Blüthner
From Free net encyclopedia
←Older revision | Newer revision→
Bluthner is a piano-manufacturing company founded by Julius Bluthner in 1853 in Leipzig Germany. Early success occurred at exhibitions, conservatories and the concert stage. With further invention and innovations lead him to patent a ‘repetition action', and in 1873 the aliquot scaling patent of grand pianos. This added a fourth, sympathetic (‘aliquot’) string to each trichord group in the treble to enrich the piano's weakest register by enhancing the overtone spectrum of the instrument. The ALIQUOT string is runs parallel to the normal strings, but is elevated where the hammer strikes so that it is not struck directly, but vibrates in sympathy with the other strings
By 1885 they were the largest European piano manufacturer (Bechstein surpassed them in 1905). During World War II the factory was target bombed to ruin but was later rebuilt and opened at the same location. Unique to the great makers, the Bluthner family continues their 5th generation piano building tradition.
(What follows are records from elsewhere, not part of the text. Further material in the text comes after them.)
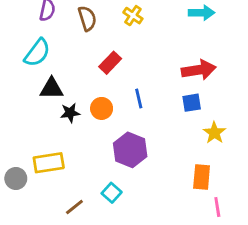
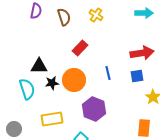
cyan semicircle: (37, 53) -> (27, 89), moved, turned -55
blue line: (139, 98) -> (108, 73), moved
orange circle: (102, 108) -> (74, 80), size x1.5
yellow rectangle: (49, 163) -> (52, 119), moved

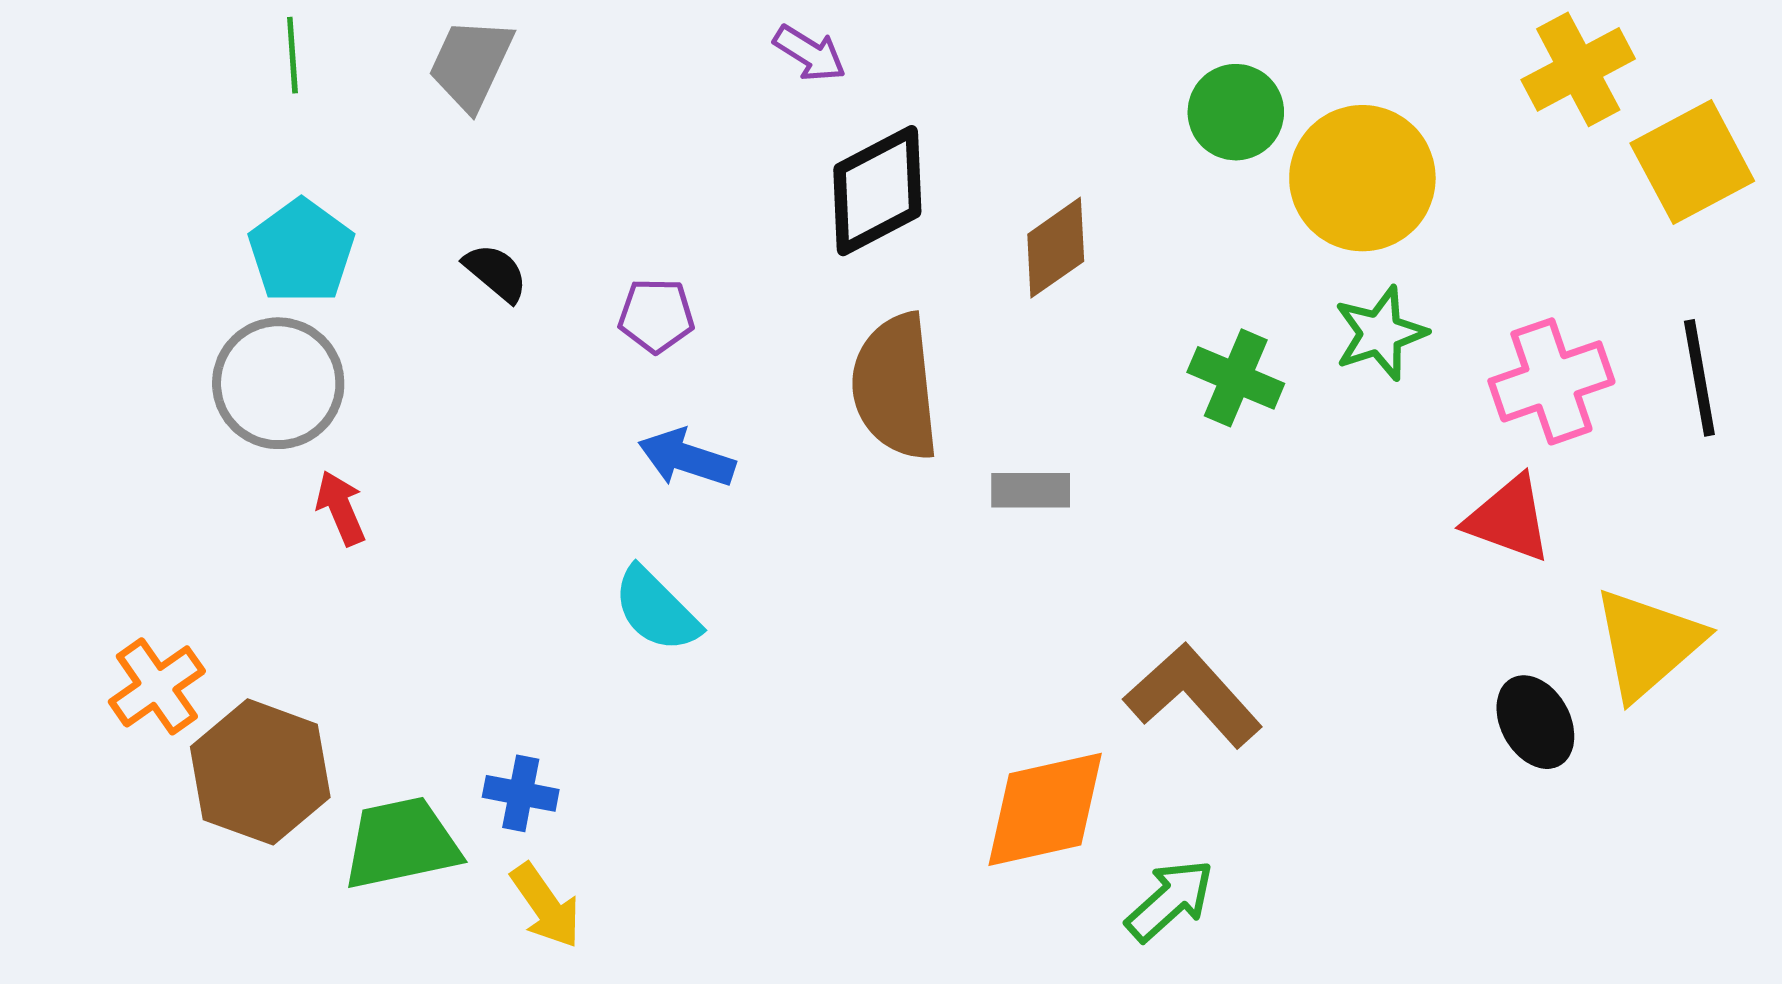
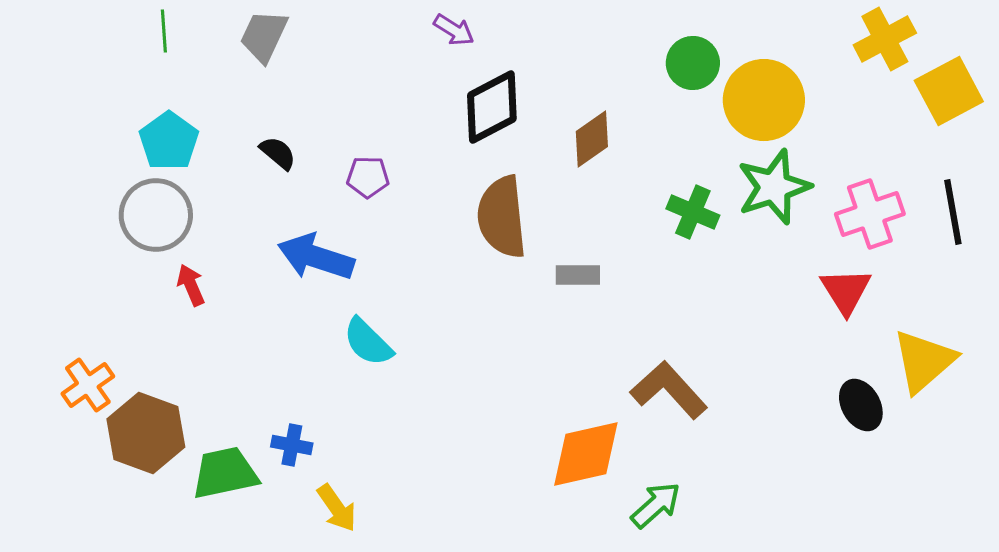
green star: (1380, 333) -> (774, 187), size x1.4
blue arrow: (687, 458) -> (316, 257), moved, size x1.4
red triangle: (1509, 519) -> (846, 291), turned 38
yellow arrow: (546, 906) -> (337, 508), moved

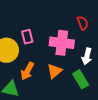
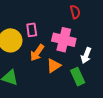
red semicircle: (83, 23) -> (75, 12), moved
orange arrow: (27, 71) -> (37, 53), moved

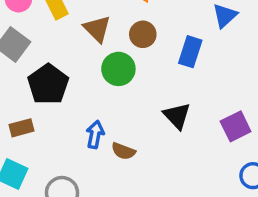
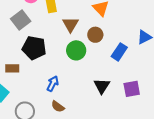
black pentagon: (48, 84) -> (34, 48), turned 30
purple square: (236, 126) -> (132, 89), moved
brown semicircle: (123, 151) -> (58, 106), moved

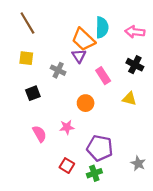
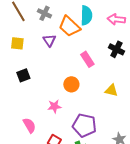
purple triangle: (79, 56) -> (49, 40), moved
gray cross: (58, 70) -> (44, 13), moved
yellow triangle: (129, 99) -> (111, 90), moved
pink semicircle: (39, 134) -> (29, 125), moved

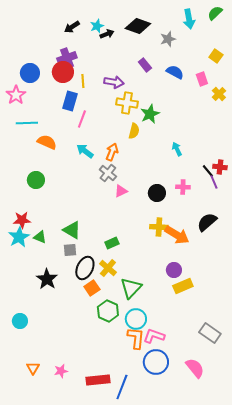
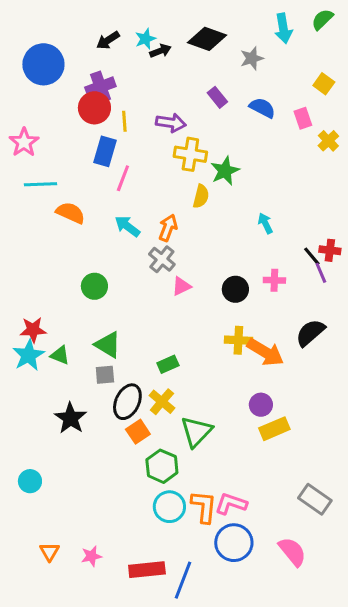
blue circle: (30, 73) -> (43, 64), moved, size x1.4
green circle: (36, 180) -> (94, 286), moved
cyan circle: (136, 319) -> (169, 507), moved

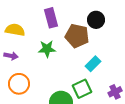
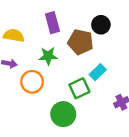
orange circle: (19, 84) -> (32, 82), moved
green square: (82, 89) -> (79, 88), moved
Bluthner pianos are known around the world as among the finest. Bluthners' tone is particularly rich, romantic, colorful, musically balanced and has the longest sustain. Numerous royals, composers, conductors, artists, and performers have owned Bluthner pianos. They include Brahms, Bartok, Debussy, Reger, Wagner, Johann Strauss, Tchaikovsky, Shostakovich, Andrew Lloyd Webber, Wilhelm Kempff, Yehudi Menuhin, Wilhelm Furtwängler, and Marlene Dietrich. It has also found its place in pop-rock music, as shown in The Beatles' Let It Be album, which featured great use of the instrument (most notably, in the hits "Let It Be" and "The Long and Winding Road"). It was also used in the film "The Sting".
One of them was special lightweight made of aluminium for the Zeppelin LZ 129 Hindenburg. The first piano in flight and "air-concert" radio broadcast. It was destroyed in the above bombing.